Using the SoE to generate an array of primes (as implemented in Primes.java) consists of two logically distinct steps:

  1. Compute the array boolean[] isPrime.
  2. Use isPrimes to compute the actual array int[] primes of prime numbers.

The first step more computationally intensive, but it can be parallelized as suggested above (at least once some small primes are found). The second step is relatively faster, but it should be done sequentially to ensure that the primes appear in sorted order. This suggests using two distinct types of tasks: one type of task that performs step 1 (which can be parallelized), and another type of task that performs step 2. You might invoke many type-1 tasks, while a single type-2 runs concurrently to write primes.

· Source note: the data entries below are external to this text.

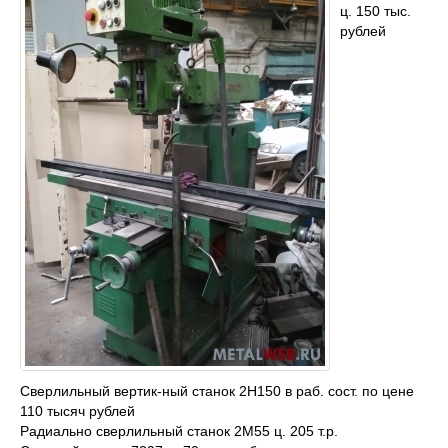
ц. 150 тыс.
рублей
Сверлильный вертик-ный станок 2Н150 в раб. сост. по цене
110 тысяч рублей
Радиально сверлильный станок 2М55 ц. 205 т.р.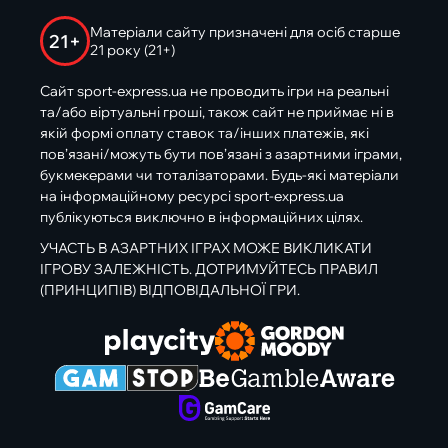
Матеріали сайту призначені для осіб старше
21+
21 року (21+)
Сайт sport-express.ua не проводить ігри на реальні
та/або віртуальні гроші, також сайт не приймає ні в
якій формі оплату ставок та/інших платежів, які
пов’язані/можуть бути пов’язані з азартними іграми,
букмекерами чи тоталізаторами. Будь-які матеріали
на інформаційному ресурсі sport-express.ua
публікуються виключно в інформаційних цілях.
УЧАСТЬ В АЗАРТНИХ ІГРАХ МОЖЕ ВИКЛИКАТИ
ІГРОВУ ЗАЛЕЖНІСТЬ. ДОТРИМУЙТЕСЬ ПРАВИЛ
(ПРИНЦИПІВ) ВІДПОВІДАЛЬНОЇ ГРИ.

You may find it useful that Executors in Java assign tasks to threads in the order the tasks are added (using the execute method). This does not guarantee that the first task submitted will be the first task completed. Thus you will need to ensure that the type-2 task waits until it has the “next” block of primes to write. To this end, you may find it helpful to use a concurrent data structure in which completed type-1 tasks can place their output while the type-2 task waits for the appropriate task to be completed. You can find a complete list of built-in concurrent data structures in the Java API documentation here.